The entanglement between culture and economics.

John M. Owen IV

THR illustration.

A decade ago, as elections to the European Parliament approached, the Hungarian right-populist party Jobbik distributed posters picturing Conchita Wurst, a bearded Austrian drag queen who had just won the Eurovision Song Contest, alongside a traditional dirndl-clad blonde woman with a look of determination on her face. “Choose!” commanded the poster. If we add the votes that went to Fidesz, Hungary’s larger right-wing party, to those that went with Jobbik, nearly two-thirds of Hungarians went with the traditional gal over the campy cross-dresser.

Or did they? Maria Snegovaya, a political scientist at George Mason University, argues in this provocative and rigorous book that the formidable strength of right-populism in Eastern Europe since the fall of communism in 1989 is more a product of economics than of culture. And indeed, Jobbik, Fidesz, and other right-wing parties in the region favor more state intervention in national economies—transfer payments, trade protection, limited immigration, and other policies once associated with the political left.

Most analysts agree that populism is, in general, a political movement that purports to take the side of “real” citizens against putative impostors, outsiders, and subversives. A marginal phenomenon in the Western democracies a quarter century ago, it now controls prominent political parties on the right and left alike, across the globe. Its politicians govern a number of countries and are bidding to govern more.
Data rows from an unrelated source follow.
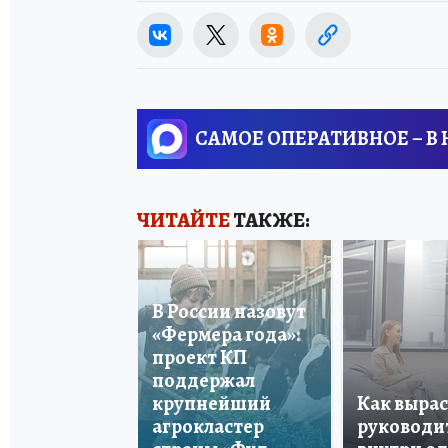
САМОЕ ОПЕРАТИВНОЕ – В
ЧИТАЙТЕ
ТАКЖЕ:
В России назовут
«Фермера года»:
проект КП
поддержал
крупнейший
Как вырас
агрокластер
руководи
For those who reject it, populism is a clear threat to democracy. For populists themselves, it is democracy’s salvation.

But what causes it? Snegovaya sets herself against a group of social scientists and journalists who have argued that at least its right-wing version is a reaction against the post-1960s values of the political center and left. (Left-wing populism is a force, too, particularly in southern Europe and now in France.) In the words of political scientists Ronald Inglehart and Pippa Norris, these “authoritarian-populists” embrace “intolerance, racism, homophobia, misogyny, and xenophobia.” Social psychologist Jonathan Haidt puts the matter more sympathetically: Populists, like most people throughout history, adhere to a full-spectrum morality that includes loyalty, authority, and reciprocity; it is modern secularists who are strange. In any case, Snegovaya acknowledges that cultural differences are at play in populism. But the truth is, she writes, that parties of the right went populist years ago to capture economically vulnerable voters which parties of the left had abandoned.

Her case goes like this. After the annus mirabilis of 1989, when a chain of popular revolutions toppled their communist regimes, most Eastern Europeans wanted to join the West, that is to say primarily the increasingly dense web of international institutions soon to rename itself the European Union. The EU offered prosperity, opportunity, stability, and consumer goods that the old communist regimes could never provide. In 1993, as knocks on its Eastern door grew louder, the EU announced criteria for membership that included market-based economies, the rule of law, and adoption of the body of EU law that had accumulated since the 1950s, including the free movement across national borders of goods, services, money, and people.

In the former Soviet bloc countries, the old communist parties endured, but now they had to compete with other political parties for power. Over the course of the 1990s, most responded by becoming pro-EU and hence, to various degrees, pro-reform or “neoliberal.” The state, they declared, had to withdraw from the commercial realm—not completely, to be sure, but more than any communist party had ever allowed. Parties of the left began to look like parties of the right. The move worked, as the EU agreed to begin the long process of accession beginning with Snegovaya’s four countries—Hungary, Poland, Slovakia, and the Czech Republic—plus the three small Baltic states of Estonia, Latvia, and Lithuania.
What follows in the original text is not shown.